Before we touch any quantum mechanics, let us build the geometric intuition that makes the whole thing click. No qubits required. Just calculus.

Euler’s Method Recap

In Calculus you learned to solve differential equations like $\frac{dy}{dx} = f(x, y)$ numerically using Euler’s method: start at a known point, take a small step in the direction of the derivative, repeat.

Each step is an approximation. The key insight – and this is worth pausing on – is:

  • Too few steps: you have not reached the target yet.
  • Just right: you land close to the true solution.
  • Too many steps: you overshoot and diverge away from the answer.

The step size matters. If each step is $h$, then after $k$ steps you have traveled approximately $kh$ total. Overshoot is not a bug in your code; it is a fundamental property of discrete approximations to continuous problems.

Rotation on a Circle

Now consider a different scenario: you have a vector starting nearly horizontal, and you want to rotate it to point straight up (vertical). Suppose each “kick” rotates the vector by a small angle $2\theta$.

After $k$ kicks, the vector has rotated by $2k\theta$ total. You want the total rotation to be $\frac{\pi}{2}$ (a quarter turn, from horizontal to vertical):

\[2k\theta \approx \frac{\pi}{2} \implies k \approx \frac{\pi}{4\theta}\]

If the angle $\theta$ is small – say $\theta \approx \frac{1}{\sqrt{N}}$ – then you need about $\frac{\pi}{4}\sqrt{N}$ kicks. Now here is where it gets wild: keep kicking past that sweet spot and the vector rotates past vertical, pointing away from the target. The alignment gets worse the more work you do.

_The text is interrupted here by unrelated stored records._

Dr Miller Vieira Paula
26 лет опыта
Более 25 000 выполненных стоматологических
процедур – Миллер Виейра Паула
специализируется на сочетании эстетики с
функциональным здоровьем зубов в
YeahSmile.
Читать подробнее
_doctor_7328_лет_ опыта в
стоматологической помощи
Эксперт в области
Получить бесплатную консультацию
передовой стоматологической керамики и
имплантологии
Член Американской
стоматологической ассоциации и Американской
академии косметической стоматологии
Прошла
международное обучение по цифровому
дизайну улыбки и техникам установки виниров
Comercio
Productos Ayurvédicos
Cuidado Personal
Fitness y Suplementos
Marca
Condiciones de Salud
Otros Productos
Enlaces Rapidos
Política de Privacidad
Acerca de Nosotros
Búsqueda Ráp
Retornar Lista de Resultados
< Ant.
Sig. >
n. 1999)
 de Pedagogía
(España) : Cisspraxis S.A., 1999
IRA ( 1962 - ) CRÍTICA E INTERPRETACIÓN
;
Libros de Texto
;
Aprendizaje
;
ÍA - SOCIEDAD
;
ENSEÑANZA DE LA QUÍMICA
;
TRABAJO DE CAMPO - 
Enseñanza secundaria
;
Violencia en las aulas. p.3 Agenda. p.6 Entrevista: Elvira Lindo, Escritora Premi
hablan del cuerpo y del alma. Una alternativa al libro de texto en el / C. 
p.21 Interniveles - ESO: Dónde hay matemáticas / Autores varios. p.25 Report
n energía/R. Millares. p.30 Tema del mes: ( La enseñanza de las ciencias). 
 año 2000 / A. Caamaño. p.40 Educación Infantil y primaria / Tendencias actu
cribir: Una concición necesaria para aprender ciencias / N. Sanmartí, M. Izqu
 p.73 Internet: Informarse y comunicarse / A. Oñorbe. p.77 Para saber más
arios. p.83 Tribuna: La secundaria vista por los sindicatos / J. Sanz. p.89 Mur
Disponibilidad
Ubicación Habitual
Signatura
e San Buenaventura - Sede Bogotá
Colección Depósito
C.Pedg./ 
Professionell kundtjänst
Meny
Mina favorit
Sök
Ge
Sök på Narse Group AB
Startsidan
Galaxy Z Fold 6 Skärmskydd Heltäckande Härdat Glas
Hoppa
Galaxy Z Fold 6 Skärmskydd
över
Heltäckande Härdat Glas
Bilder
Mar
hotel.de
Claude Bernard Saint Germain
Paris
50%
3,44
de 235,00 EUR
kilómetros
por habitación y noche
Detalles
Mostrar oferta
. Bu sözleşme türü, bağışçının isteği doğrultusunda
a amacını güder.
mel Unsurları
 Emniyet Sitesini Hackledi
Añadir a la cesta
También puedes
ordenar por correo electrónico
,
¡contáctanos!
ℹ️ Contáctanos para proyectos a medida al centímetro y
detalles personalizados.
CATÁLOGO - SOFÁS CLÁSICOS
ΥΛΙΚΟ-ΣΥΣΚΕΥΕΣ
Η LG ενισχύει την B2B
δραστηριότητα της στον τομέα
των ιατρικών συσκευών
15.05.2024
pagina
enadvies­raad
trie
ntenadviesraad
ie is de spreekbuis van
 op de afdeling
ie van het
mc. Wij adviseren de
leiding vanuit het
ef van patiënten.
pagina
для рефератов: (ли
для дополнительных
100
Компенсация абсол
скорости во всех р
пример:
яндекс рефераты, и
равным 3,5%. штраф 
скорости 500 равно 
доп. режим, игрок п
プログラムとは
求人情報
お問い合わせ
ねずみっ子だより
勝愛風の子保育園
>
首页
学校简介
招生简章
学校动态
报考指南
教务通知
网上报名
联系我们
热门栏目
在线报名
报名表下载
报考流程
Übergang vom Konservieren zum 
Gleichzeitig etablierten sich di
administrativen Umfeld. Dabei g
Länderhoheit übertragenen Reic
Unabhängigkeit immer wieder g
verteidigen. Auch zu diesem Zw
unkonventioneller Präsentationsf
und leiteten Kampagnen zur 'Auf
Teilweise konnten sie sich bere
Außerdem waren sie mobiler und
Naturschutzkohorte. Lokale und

This is exactly what Grover’s algorithm does. Each iteration is a small angular kick, rotating a quantum state vector toward the solution. The “vector pointing up” represents having found the answer. And just like Euler’s method, if you take too many kicks, the vector overshoots and the probability of finding the answer actually decreases.

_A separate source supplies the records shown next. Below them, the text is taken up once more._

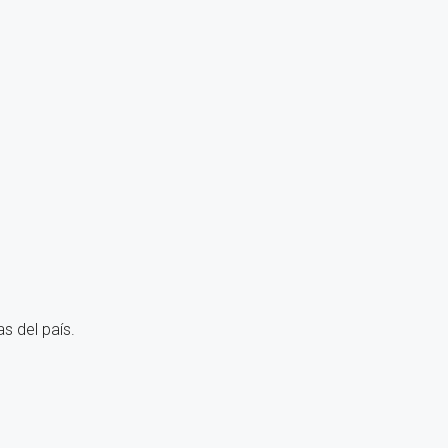
s del país.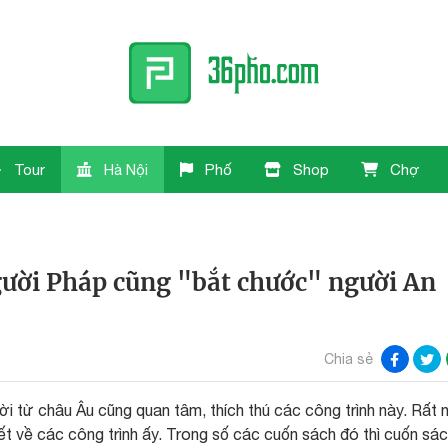
Tour
Hà Nội
Phố
Shop
Chợ
người Pháp cũng "bắt chước" người An
Chia sẻ
 từ châu Âu cũng quan tâm, thích thú các công trình này. Rất 
ết về các công trình ấy. Trong số các cuốn sách đó thì cuốn sá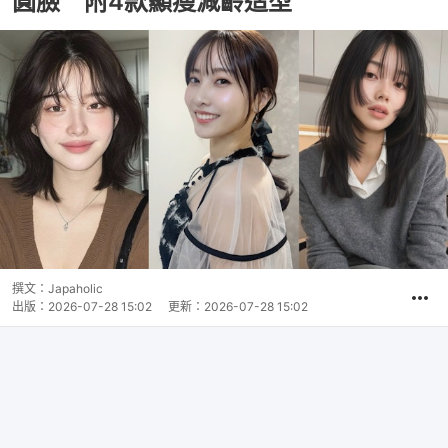
圓臉 附4款顯瘦減齡造型
撰文：
Japaholic
出版：
2026-07-28 15:02
更新：
2026-07-28 15:02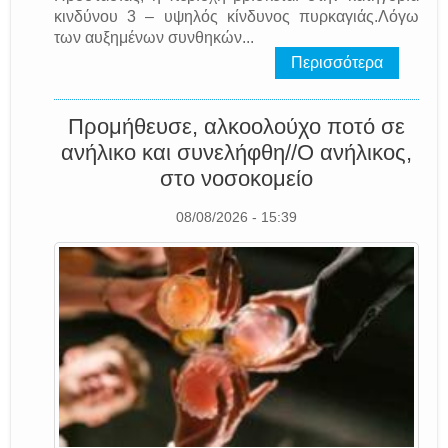
κινδύνου 3 – υψηλός κίνδυνος πυρκαγιάς.Λόγω
των αυξημένων συνθηκών...
Περισσότερα
Προμήθευσε, αλκοολούχο ποτό σε
ανήλικο και συνελήφθη//Ο ανήλικος,
στο νοσοκομείο
08/08/2026 - 15:39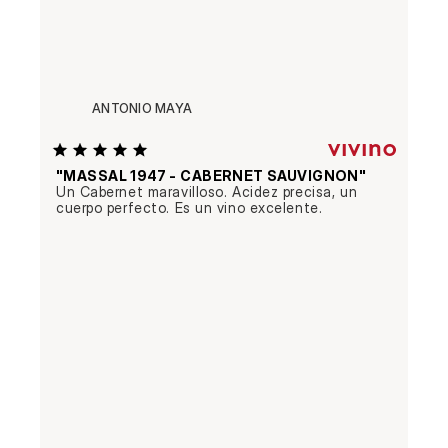
ANTONIO MAYA
"MASSAL 1947 - CABERNET SAUVIGNON"
Un Cabernet maravilloso. Acidez precisa, un 
cuerpo perfecto. Es un vino excelente.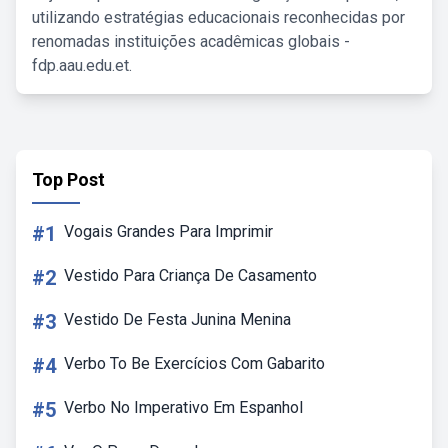
utilizando estratégias educacionais reconhecidas por
renomadas instituições acadêmicas globais -
fdp.aau.edu.et.
Top Post
#1
Vogais Grandes Para Imprimir
#2
Vestido Para Criança De Casamento
#3
Vestido De Festa Junina Menina
#4
Verbo To Be Exercícios Com Gabarito
#5
Verbo No Imperativo Em Espanhol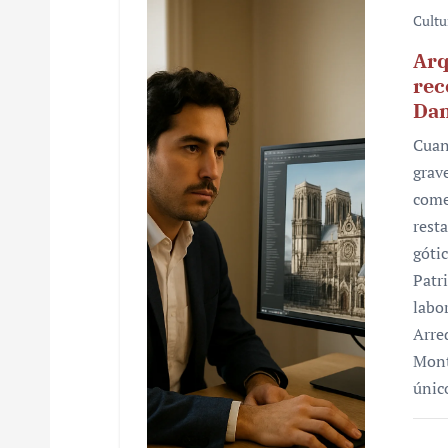
Cultu
Arq
rec
Da
Cuan
grav
come
rest
góti
Patr
labo
Arre
Mont
únic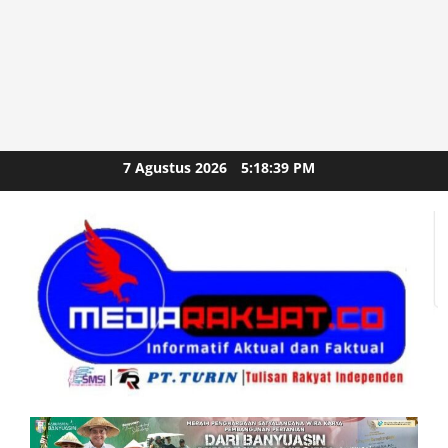
Skip
7 Agustus 2026
5:18:41 PM
to
content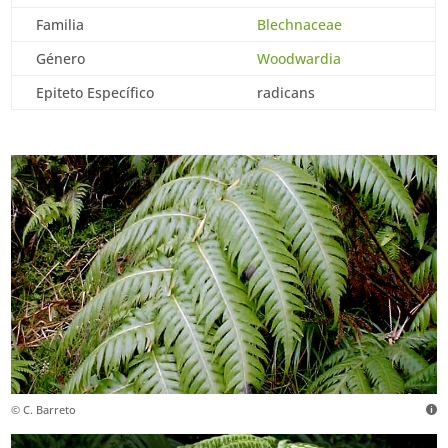
Familia
Blechnaceae
Género
Woodwardia
Epiteto Específico
radicans
© C. Barreto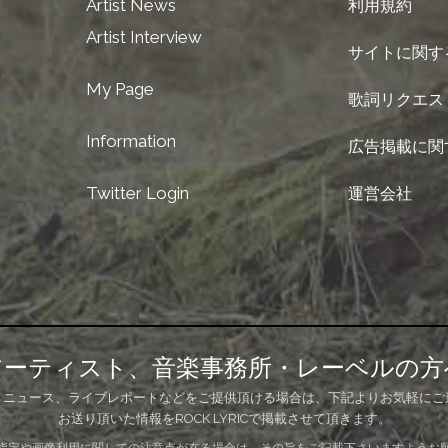
Artist News
利用規約
Artist Interview
サイトに関す
My Page
歌詞リクエス
Information
広告掲載に関
Twitter Login
運営会社
アーティスト、音楽事務所・レーベルの方
、ニュース、ライブレポートなどをご提供頂ける場合は、下記よりお気軽にご
お送り頂いた情報をROCK LYRICで掲載させて頂きます。
指定や画像利用に関しての注意点が在る場合は、その旨をご記載下さいますようお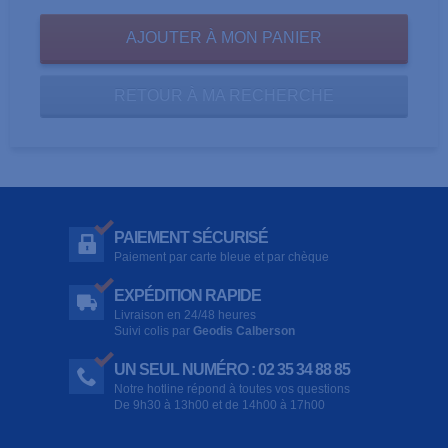
RETOUR À MA RECHERCHE
PAIEMENT SÉCURISÉ
Paiement par carte bleue et par chèque
EXPÉDITION RAPIDE
Livraison en 24/48 heures
Suivi colis par
Geodis Calberson
UN SEUL NUMÉRO : 02 35 34 88 85
Notre hotline répond à toutes vos questions
De 9h30 à 13h00 et de 14h00 à 17h00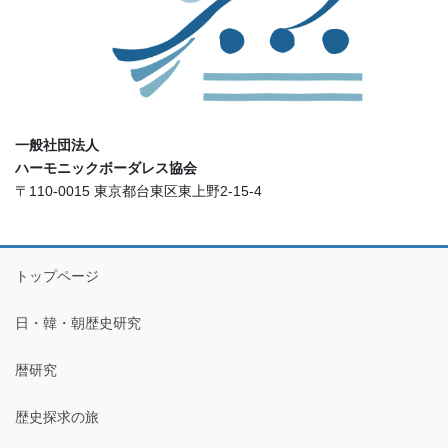
一般社団法人
ハーモニックボーダレス協会
〒110-0015 東京都台東区東上野2-15-4
トップページ
日・韓・朝歴史研究
暦研究
歴史探求の旅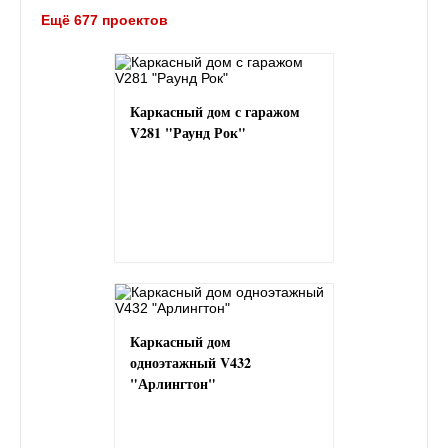
Ещё 677 проектов
Каркасный дом с гаражом
V281 "Раунд Рок"
Каркасный дом
одноэтажный V432
"Арлингтон"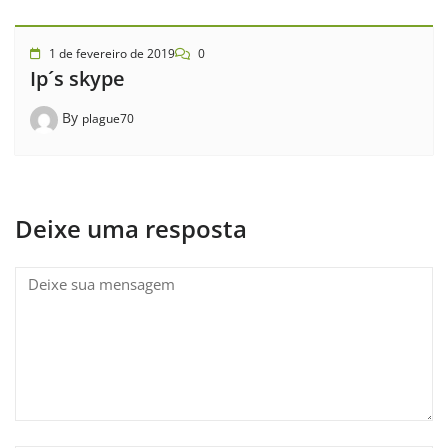
1 de fevereiro de 2019
0
Ip´s skype
By
plague70
Deixe uma resposta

We will return to this analogy in full force once we have the quantum vocabulary to make it precise. Keep this picture in your head: a vector on a circle, being kicked toward vertical, one small rotation at a time.


Quantum Vocabulary

This section introduces the mathematical language of quantum computing. Each concept is motivated by why you need it, defined precisely, and connected back to mathematics you already know from Calc 1-3. If something feels dense, keep reading – the payoff is in the algorithm itself, and these tools will serve you well beyond this post.

Bra-Ket Notation

Why you need this: Physicists write vectors differently than mathematicians. Since quantum computing grew out of physics, we inherit their notation. It is just a shorthand for things you already know. Do not let the angle brackets intimidate you.

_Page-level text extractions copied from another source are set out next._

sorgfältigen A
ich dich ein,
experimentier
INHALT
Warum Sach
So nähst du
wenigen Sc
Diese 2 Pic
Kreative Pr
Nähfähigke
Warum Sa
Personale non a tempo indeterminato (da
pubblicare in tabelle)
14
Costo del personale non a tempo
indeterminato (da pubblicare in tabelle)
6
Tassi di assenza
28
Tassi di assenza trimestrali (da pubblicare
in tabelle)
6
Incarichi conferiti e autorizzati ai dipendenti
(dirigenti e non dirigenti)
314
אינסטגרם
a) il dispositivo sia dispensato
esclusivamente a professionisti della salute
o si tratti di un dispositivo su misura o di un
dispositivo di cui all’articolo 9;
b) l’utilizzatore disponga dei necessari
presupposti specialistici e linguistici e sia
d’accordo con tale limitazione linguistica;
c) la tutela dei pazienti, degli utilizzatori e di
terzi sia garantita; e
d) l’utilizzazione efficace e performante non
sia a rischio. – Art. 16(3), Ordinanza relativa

A ket $\lvert \psi \rangle$ is simply a column vector:

\[\lvert \psi \rangle = \begin{pmatrix} a_1 \\ a_2 \\ \vdots \\ a_n \end{pmatrix}\]

where each $a_i$ is a complex number called a probability amplitude.

A bra $\langle \psi \rvert$ is the conjugate transpose (take the transpose, then complex-conjugate every entry):

\[\langle \psi \rvert = \begin{pmatrix} a_1^* & a_2^* & \cdots & a_n^* \end{pmatrix}\]

The inner product (the “bra-ket,” get it?) of two states is the generalized dot product you know from Calc 3:

\[\langle \phi \mid \psi \rangle = \sum_{i} b_i^* \, a_i\]

This is a single complex number. When $\langle \phi \mid \psi \rangle = 0$, the states are orthogonal – perpendicular, in the language you already speak.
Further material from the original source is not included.